### WORK REQUEST:
Reproduce each record exactly, leaving out no line.
^^^^
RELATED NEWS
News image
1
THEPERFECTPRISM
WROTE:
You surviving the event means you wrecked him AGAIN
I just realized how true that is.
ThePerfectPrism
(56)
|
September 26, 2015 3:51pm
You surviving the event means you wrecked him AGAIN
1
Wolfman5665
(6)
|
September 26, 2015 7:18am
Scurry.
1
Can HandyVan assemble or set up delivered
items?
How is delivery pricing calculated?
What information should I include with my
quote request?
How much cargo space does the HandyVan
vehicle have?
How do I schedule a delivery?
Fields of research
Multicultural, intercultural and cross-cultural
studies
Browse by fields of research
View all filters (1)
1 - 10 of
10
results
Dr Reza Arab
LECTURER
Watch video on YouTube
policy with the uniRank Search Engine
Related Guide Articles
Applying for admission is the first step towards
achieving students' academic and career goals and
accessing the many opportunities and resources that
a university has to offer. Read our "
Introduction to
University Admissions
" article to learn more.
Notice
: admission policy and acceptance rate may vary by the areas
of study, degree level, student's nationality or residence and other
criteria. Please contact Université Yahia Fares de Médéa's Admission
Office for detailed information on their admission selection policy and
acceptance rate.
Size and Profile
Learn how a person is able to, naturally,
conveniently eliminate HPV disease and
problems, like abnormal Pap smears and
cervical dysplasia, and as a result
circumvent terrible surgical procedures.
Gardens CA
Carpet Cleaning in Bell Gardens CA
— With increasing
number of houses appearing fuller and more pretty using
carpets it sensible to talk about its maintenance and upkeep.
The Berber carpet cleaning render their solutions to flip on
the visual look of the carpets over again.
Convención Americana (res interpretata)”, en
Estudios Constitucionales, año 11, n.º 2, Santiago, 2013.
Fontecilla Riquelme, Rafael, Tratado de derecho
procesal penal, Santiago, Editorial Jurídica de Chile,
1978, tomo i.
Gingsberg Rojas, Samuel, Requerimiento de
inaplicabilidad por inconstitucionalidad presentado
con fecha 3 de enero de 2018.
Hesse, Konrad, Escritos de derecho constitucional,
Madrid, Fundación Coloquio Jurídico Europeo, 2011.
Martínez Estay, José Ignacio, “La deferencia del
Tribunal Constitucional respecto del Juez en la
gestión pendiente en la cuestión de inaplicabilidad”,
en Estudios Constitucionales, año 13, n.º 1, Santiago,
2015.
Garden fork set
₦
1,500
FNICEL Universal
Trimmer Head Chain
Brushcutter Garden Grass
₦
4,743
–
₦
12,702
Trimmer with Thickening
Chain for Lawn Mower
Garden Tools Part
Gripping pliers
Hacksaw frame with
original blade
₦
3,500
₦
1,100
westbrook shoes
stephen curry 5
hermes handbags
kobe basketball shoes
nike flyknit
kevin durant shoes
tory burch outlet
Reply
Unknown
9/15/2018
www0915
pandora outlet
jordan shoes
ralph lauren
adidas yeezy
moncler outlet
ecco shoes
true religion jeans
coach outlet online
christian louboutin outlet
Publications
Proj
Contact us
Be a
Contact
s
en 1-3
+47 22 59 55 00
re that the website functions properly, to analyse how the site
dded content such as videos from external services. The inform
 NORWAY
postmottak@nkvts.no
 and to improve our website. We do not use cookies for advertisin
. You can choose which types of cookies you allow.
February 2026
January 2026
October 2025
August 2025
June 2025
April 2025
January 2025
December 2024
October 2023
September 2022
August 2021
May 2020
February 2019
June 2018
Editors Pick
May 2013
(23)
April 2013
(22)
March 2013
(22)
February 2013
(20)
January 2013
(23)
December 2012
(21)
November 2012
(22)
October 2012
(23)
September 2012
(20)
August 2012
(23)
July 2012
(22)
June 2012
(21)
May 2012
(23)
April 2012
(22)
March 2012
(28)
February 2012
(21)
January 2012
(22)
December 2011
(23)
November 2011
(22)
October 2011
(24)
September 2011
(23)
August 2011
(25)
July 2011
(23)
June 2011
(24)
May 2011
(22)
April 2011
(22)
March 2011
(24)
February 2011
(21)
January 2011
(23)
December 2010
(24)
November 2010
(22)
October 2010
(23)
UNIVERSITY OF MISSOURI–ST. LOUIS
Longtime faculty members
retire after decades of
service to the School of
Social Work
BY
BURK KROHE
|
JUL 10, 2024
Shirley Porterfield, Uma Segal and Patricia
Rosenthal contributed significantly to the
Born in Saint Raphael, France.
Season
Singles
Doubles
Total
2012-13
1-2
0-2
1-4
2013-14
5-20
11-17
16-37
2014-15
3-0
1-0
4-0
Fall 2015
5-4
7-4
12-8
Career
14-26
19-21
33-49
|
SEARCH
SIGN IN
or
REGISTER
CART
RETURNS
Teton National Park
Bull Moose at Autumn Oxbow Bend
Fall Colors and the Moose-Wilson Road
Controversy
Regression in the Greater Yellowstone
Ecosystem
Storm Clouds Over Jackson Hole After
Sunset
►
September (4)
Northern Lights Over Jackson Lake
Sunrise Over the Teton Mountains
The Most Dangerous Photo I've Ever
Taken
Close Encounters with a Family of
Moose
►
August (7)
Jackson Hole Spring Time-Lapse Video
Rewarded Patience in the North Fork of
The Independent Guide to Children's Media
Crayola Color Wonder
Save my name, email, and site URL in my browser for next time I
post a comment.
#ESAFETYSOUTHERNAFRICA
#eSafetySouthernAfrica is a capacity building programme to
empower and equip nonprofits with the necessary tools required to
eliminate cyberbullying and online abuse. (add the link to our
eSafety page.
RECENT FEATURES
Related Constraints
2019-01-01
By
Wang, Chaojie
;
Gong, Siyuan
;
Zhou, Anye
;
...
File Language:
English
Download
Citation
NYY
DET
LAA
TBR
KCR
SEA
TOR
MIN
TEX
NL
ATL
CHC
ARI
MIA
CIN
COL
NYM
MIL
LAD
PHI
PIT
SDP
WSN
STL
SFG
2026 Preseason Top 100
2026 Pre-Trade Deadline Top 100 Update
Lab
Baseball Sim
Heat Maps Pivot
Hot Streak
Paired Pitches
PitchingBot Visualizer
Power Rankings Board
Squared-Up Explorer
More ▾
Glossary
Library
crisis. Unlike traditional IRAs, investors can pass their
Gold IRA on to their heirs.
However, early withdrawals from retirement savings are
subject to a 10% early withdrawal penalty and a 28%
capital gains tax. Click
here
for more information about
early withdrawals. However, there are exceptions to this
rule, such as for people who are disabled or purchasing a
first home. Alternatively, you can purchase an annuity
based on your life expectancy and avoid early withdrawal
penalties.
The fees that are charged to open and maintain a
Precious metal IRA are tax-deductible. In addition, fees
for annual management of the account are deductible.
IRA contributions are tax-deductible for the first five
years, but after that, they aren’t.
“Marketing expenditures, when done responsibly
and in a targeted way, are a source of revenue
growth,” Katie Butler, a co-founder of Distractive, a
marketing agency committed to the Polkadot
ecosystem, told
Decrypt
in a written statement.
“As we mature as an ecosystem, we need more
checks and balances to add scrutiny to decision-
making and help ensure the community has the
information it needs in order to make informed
^^^^
### WRITTEN ANSWER:
RELATED NEWS
News image
1
THEPERFECTPRISM
WROTE:
You surviving the event means you wrecked him AGAIN
I just realized how true that is.
ThePerfectPrism
(56)
|
September 26, 2015 3:51pm
You surviving the event means you wrecked him AGAIN
1
Wolfman5665
(6)
|
September 26, 2015 7:18am
Scurry.
1
Can HandyVan assemble or set up delivered
items?
How is delivery pricing calculated?
What information should I include with my
quote request?
How much cargo space does the HandyVan
vehicle have?
How do I schedule a delivery?
Fields of research
Multicultural, intercultural and cross-cultural
studies
Browse by fields of research
View all filters (1)
1 - 10 of
10
results
Dr Reza Arab
LECTURER
Watch video on YouTube
policy with the uniRank Search Engine
Related Guide Articles
Applying for admission is the first step towards
achieving students' academic and career goals and
accessing the many opportunities and resources that
a university has to offer. Read our "
Introduction to
University Admissions
" article to learn more.
Notice
: admission policy and acceptance rate may vary by the areas
of study, degree level, student's nationality or residence and other
criteria. Please contact Université Yahia Fares de Médéa's Admission
Office for detailed information on their admission selection policy and
acceptance rate.
Size and Profile
Learn how a person is able to, naturally,
conveniently eliminate HPV disease and
problems, like abnormal Pap smears and
cervical dysplasia, and as a result
circumvent terrible surgical procedures.
Gardens CA
Carpet Cleaning in Bell Gardens CA
— With increasing
number of houses appearing fuller and more pretty using
carpets it sensible to talk about its maintenance and upkeep.
The Berber carpet cleaning render their solutions to flip on
the visual look of the carpets over again.
Convención Americana (res interpretata)”, en
Estudios Constitucionales, año 11, n.º 2, Santiago, 2013.
Fontecilla Riquelme, Rafael, Tratado de derecho
procesal penal, Santiago, Editorial Jurídica de Chile,
1978, tomo i.
Gingsberg Rojas, Samuel, Requerimiento de
inaplicabilidad por inconstitucionalidad presentado
con fecha 3 de enero de 2018.
Hesse, Konrad, Escritos de derecho constitucional,
Madrid, Fundación Coloquio Jurídico Europeo, 2011.
Martínez Estay, José Ignacio, “La deferencia del
Tribunal Constitucional respecto del Juez en la
gestión pendiente en la cuestión de inaplicabilidad”,
en Estudios Constitucionales, año 13, n.º 1, Santiago,
2015.
Garden fork set
₦
1,500
FNICEL Universal
Trimmer Head Chain
Brushcutter Garden Grass
₦
4,743
–
₦
12,702
Trimmer with Thickening
Chain for Lawn Mower
Garden Tools Part
Gripping pliers
Hacksaw frame with
original blade
₦
3,500
₦
1,100
westbrook shoes
stephen curry 5
hermes handbags
kobe basketball shoes
nike flyknit
kevin durant shoes
tory burch outlet
Reply
Unknown
9/15/2018
www0915
pandora outlet
jordan shoes
ralph lauren
adidas yeezy
moncler outlet
ecco shoes
true religion jeans
coach outlet online
christian louboutin outlet
Publications
Proj
Contact us
Be a
Contact
s
en 1-3
+47 22 59 55 00
re that the website functions properly, to analyse how the site
dded content such as videos from external services. The inform
 NORWAY
postmottak@nkvts.no
 and to improve our website. We do not use cookies for advertisin
. You can choose which types of cookies you allow.
February 2026
January 2026
October 2025
August 2025
June 2025
April 2025
January 2025
December 2024
October 2023
September 2022
August 2021
May 2020
February 2019
June 2018
Editors Pick
May 2013
(23)
April 2013
(22)
March 2013
(22)
February 2013
(20)
January 2013
(23)
December 2012
(21)
November 2012
(22)
October 2012
(23)
September 2012
(20)
August 2012
(23)
July 2012
(22)
June 2012
(21)
May 2012
(23)
April 2012
(22)
March 2012
(28)
February 2012
(21)
January 2012
(22)
December 2011
(23)
November 2011
(22)
October 2011
(24)
September 2011
(23)
August 2011
(25)
July 2011
(23)
June 2011
(24)
May 2011
(22)
April 2011
(22)
March 2011
(24)
February 2011
(21)
January 2011
(23)
December 2010
(24)
November 2010
(22)
October 2010
(23)
UNIVERSITY OF MISSOURI–ST. LOUIS
Longtime faculty members
retire after decades of
service to the School of
Social Work
BY
BURK KROHE
|
JUL 10, 2024
Shirley Porterfield, Uma Segal and Patricia
Rosenthal contributed significantly to the
Born in Saint Raphael, France.
Season
Singles
Doubles
Total
2012-13
1-2
0-2
1-4
2013-14
5-20
11-17
16-37
2014-15
3-0
1-0
4-0
Fall 2015
5-4
7-4
12-8
Career
14-26
19-21
33-49
|
SEARCH
SIGN IN
or
REGISTER
CART
RETURNS
Teton National Park
Bull Moose at Autumn Oxbow Bend
Fall Colors and the Moose-Wilson Road
Controversy
Regression in the Greater Yellowstone
Ecosystem
Storm Clouds Over Jackson Hole After
Sunset
►
September (4)
Northern Lights Over Jackson Lake
Sunrise Over the Teton Mountains
The Most Dangerous Photo I've Ever
Taken
Close Encounters with a Family of
Moose
►
August (7)
Jackson Hole Spring Time-Lapse Video
Rewarded Patience in the North Fork of
The Independent Guide to Children's Media
Crayola Color Wonder
Save my name, email, and site URL in my browser for next time I
post a comment.
#ESAFETYSOUTHERNAFRICA
#eSafetySouthernAfrica is a capacity building programme to
empower and equip nonprofits with the necessary tools required to
eliminate cyberbullying and online abuse. (add the link to our
eSafety page.
RECENT FEATURES
Related Constraints
2019-01-01
By
Wang, Chaojie
;
Gong, Siyuan
;
Zhou, Anye
;
...
File Language:
English
Download
Citation
NYY
DET
LAA
TBR
KCR
SEA
TOR
MIN
TEX
NL
ATL
CHC
ARI
MIA
CIN
COL
NYM
MIL
LAD
PHI
PIT
SDP
WSN
STL
SFG
2026 Preseason Top 100
2026 Pre-Trade Deadline Top 100 Update
Lab
Baseball Sim
Heat Maps Pivot
Hot Streak
Paired Pitches
PitchingBot Visualizer
Power Rankings Board
Squared-Up Explorer
More ▾
Glossary
Library
crisis. Unlike traditional IRAs, investors can pass their
Gold IRA on to their heirs.
However, early withdrawals from retirement savings are
subject to a 10% early withdrawal penalty and a 28%
capital gains tax. Click
here
for more information about
early withdrawals. However, there are exceptions to this
rule, such as for people who are disabled or purchasing a
first home. Alternatively, you can purchase an annuity
based on your life expectancy and avoid early withdrawal
penalties.
The fees that are charged to open and maintain a
Precious metal IRA are tax-deductible. In addition, fees
for annual management of the account are deductible.
IRA contributions are tax-deductible for the first five
years, but after that, they aren’t.
“Marketing expenditures, when done responsibly
and in a targeted way, are a source of revenue
growth,” Katie Butler, a co-founder of Distractive, a
marketing agency committed to the Polkadot
ecosystem, told
Decrypt
in a written statement.
“As we mature as an ecosystem, we need more
checks and balances to add scrutiny to decision-
making and help ensure the community has the
information it needs in order to make informed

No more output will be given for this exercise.